Конечно, Фортескью понимает, что является нахлебником за столом мецената, и совесть побуждает его отрабатывать свой хлеб. Поэтому, когда благодетель лжет, он считает своим долгом подтверждать эту ложь. Вот и все.

– Прошу прощения, – запротестовала Фей, – но это далеко не все и даже не самое важное. Это уводит нас от главной темы, которой…

– Которой, как вы собирались сказать, – согласился доктор Фелл, является история жестокой, хотя и осуществленной не без блеска попытки убийства. Отлично! Вернемся к Эндрю Долишу, который ломает голову над своим планом в окружении компаньонов в библиотеке.

Как ему побудить жертву надеть обожженный жакет? Кажется, он без особой надобности привлек ваше внимание к тюбику клея в ящике письменного стола. Быть может, ему пришла в голову мысль пролить клей на Баркли, заставив его таким образом сменить жакет? Но это невозможно! Клей на рукаве едва ли вынудил бы Баркли спешно переодеваться, тем более в жакет, носящий явственные следы его попытки самоубийства. Перспектива казалась безнадежной.

Но боги не оставили своего любимца! Вы знаете, что произошло. Эстелл, как обычно затеяв бессмысленную ссору с братом, слишком энергично взмахнула банкой с медом. Разумеется, мы не должны подозревать Эстелл в соучастии в замысле Долиша. Если рассматривать ее в роли заговорщика, то это был бы худший заговорщик в мире.

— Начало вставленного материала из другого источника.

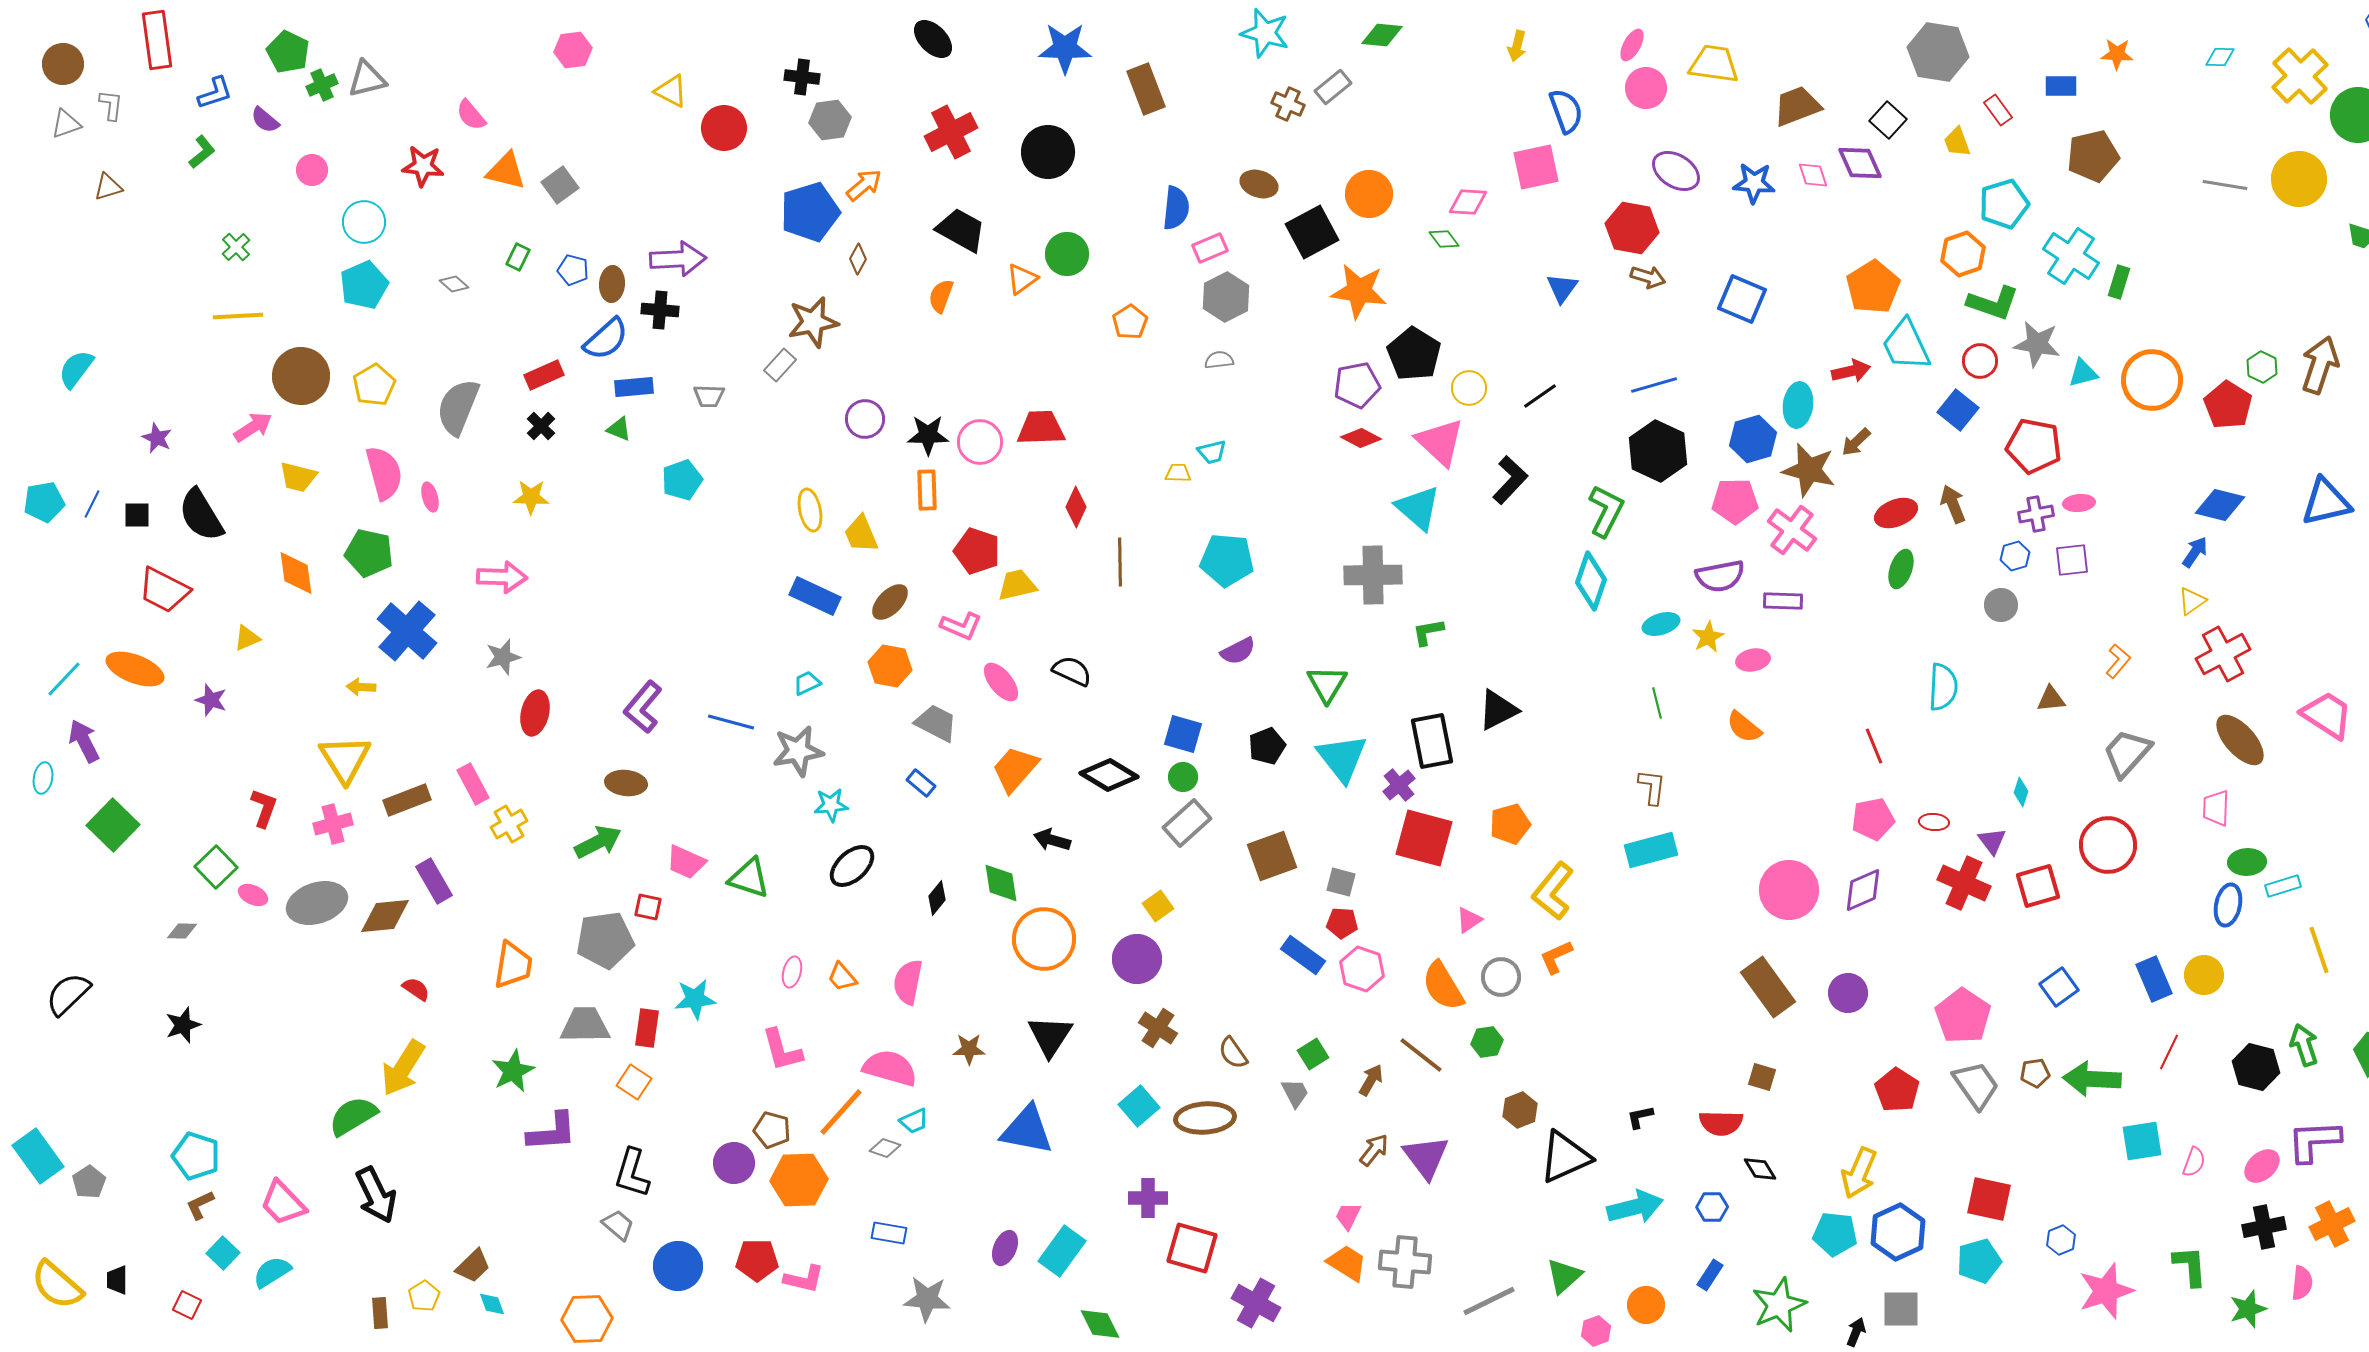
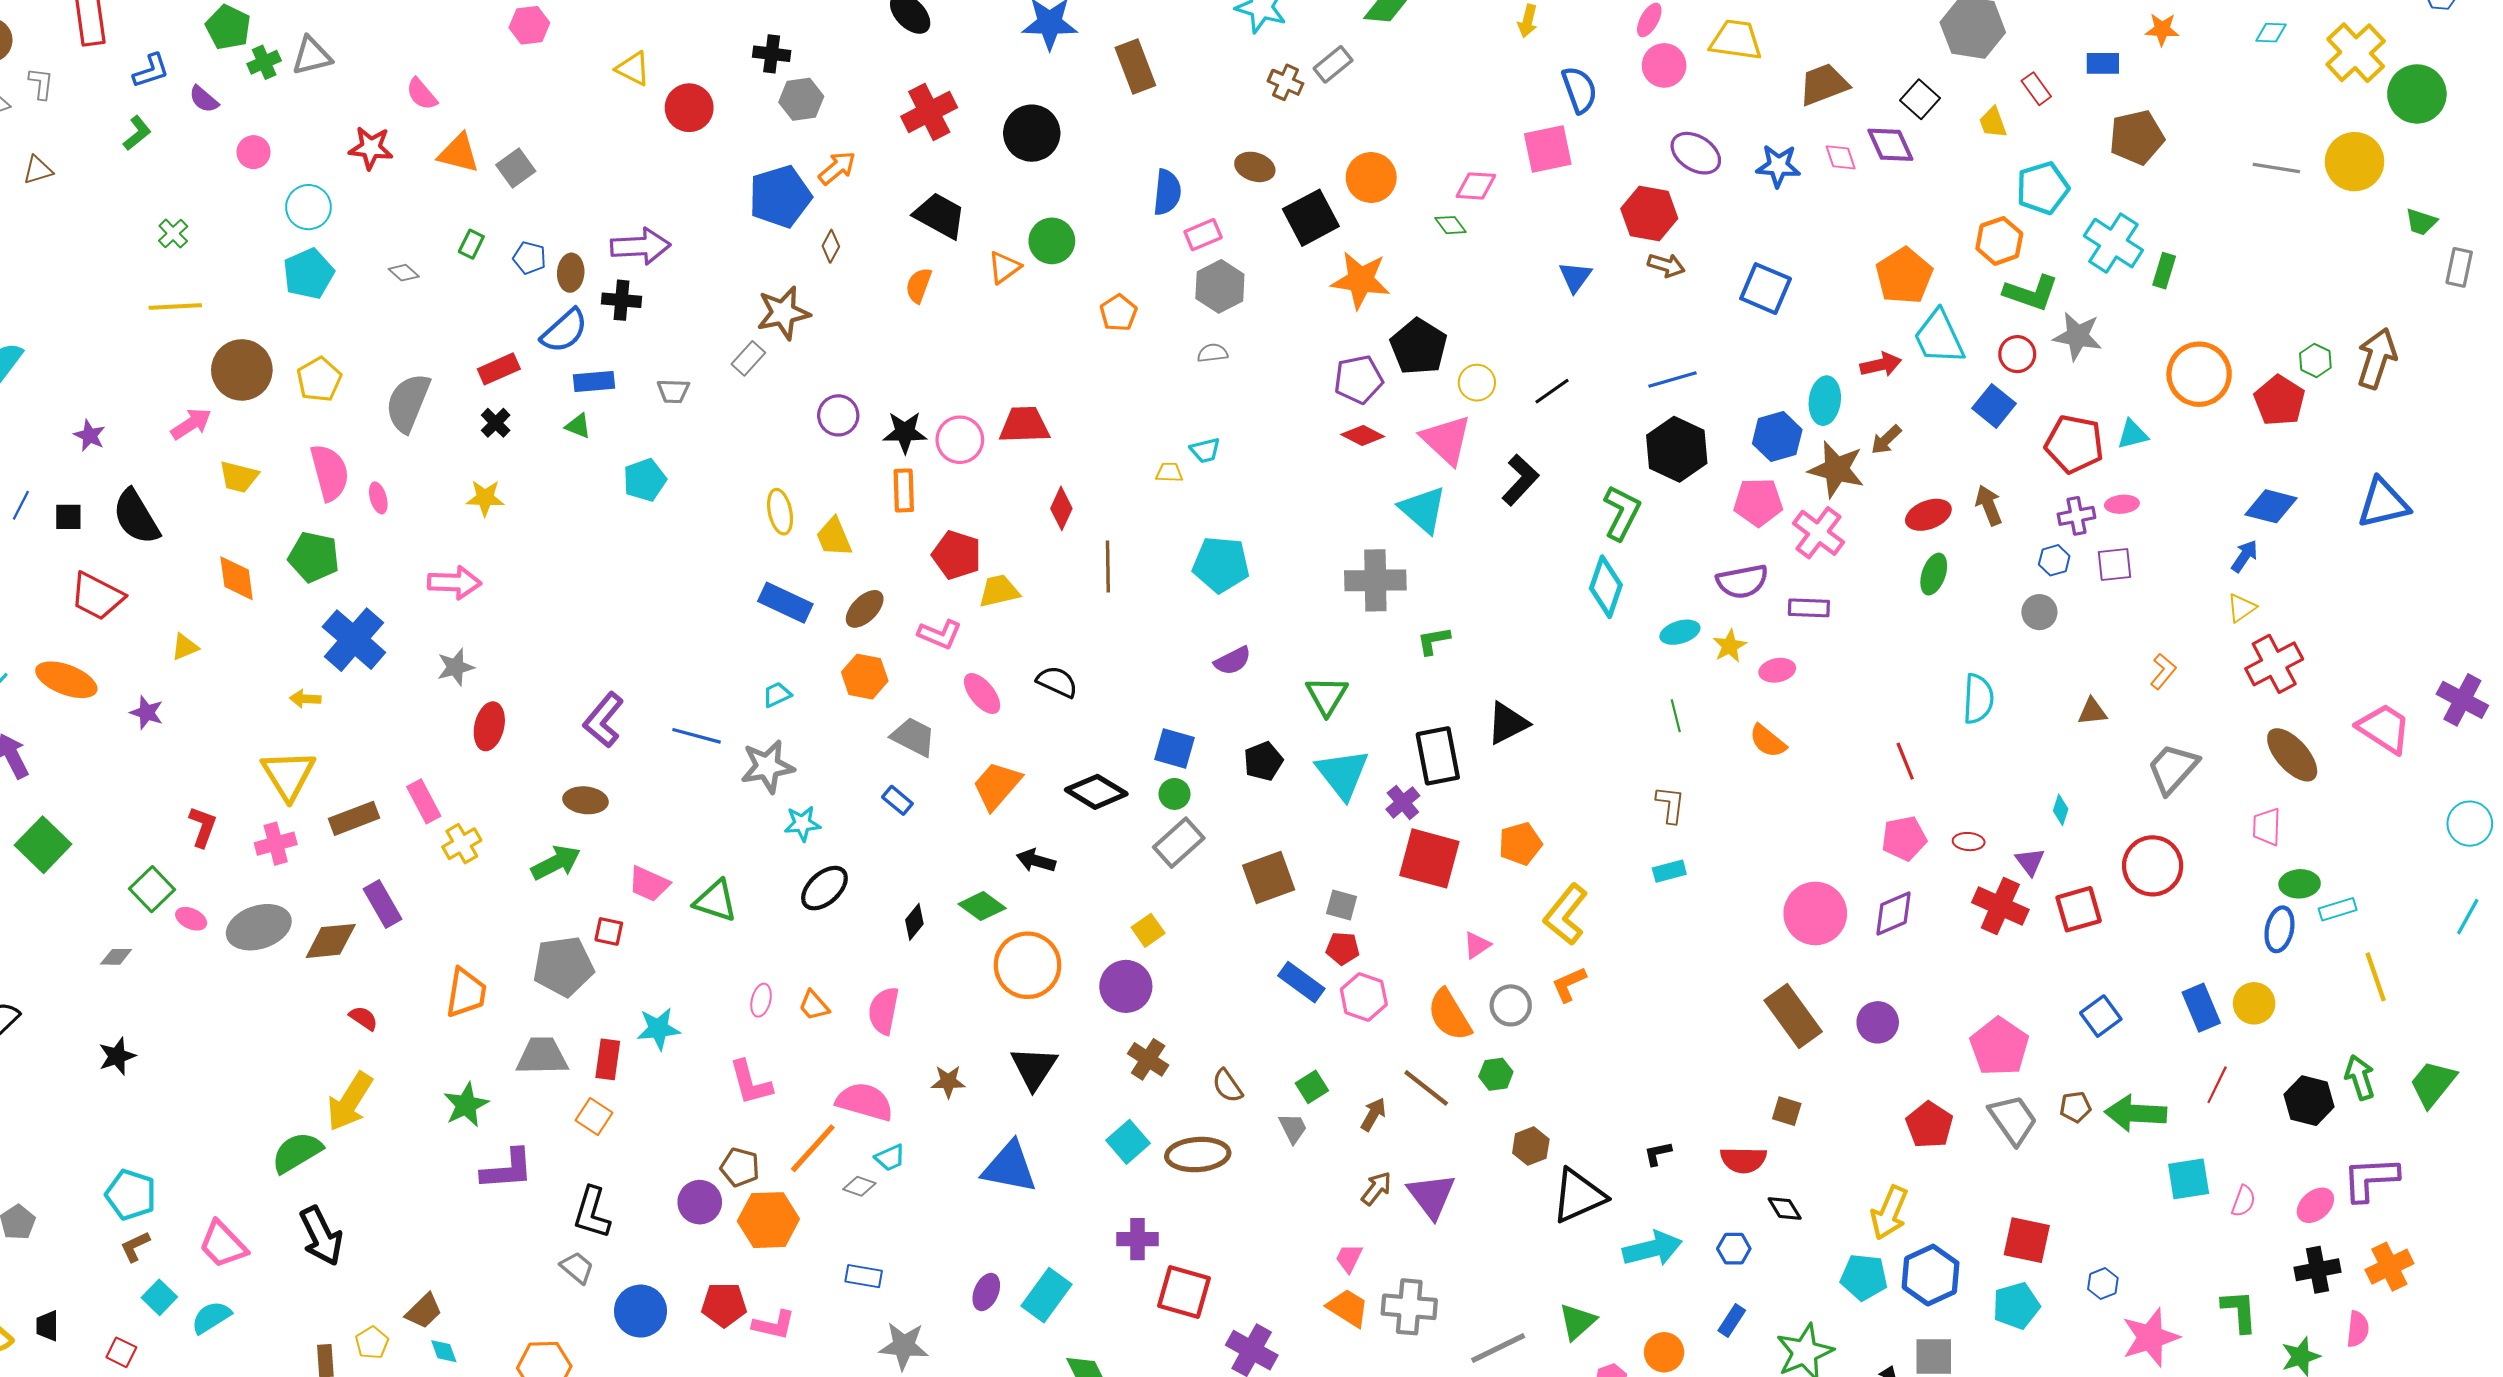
cyan triangle: (2083, 373) -> (2132, 434), moved
cyan rectangle: (1651, 850) -> (1669, 871), size x0.6
green diamond: (1001, 883) -> (982, 906), turned -45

Просто она из тех людей, которые сами напрашиваются на различные неприятности – таков уж ее характер. Банка разбилась о каминную полку, и мед перепачкал жакет ее брата.

Убийце только это и было нужно. Теперь Баркли придется переодеться. Это уже не клей на рукаве! Даже обнаружив, что третий жакет исчез, такой аккуратный человек, как Пеннингтон Баркли, наверняка предпочтет следы пороха липкому меду. Конечно, Баркли не мог в опаленном жакете выйти из библиотеки и посетить церемонию по случаю дня рождения сестры. Но он ведь не обязан был это делать. Чтобы никто не вошел и не стал его звать, он запер на засов обе двери. Но Наполеон Долиш, разумеется, уже решил его судьбу – Баркли предстояло умереть. Что же сделал Долиш, когда покинул Грингроув, якобы собираясь домой?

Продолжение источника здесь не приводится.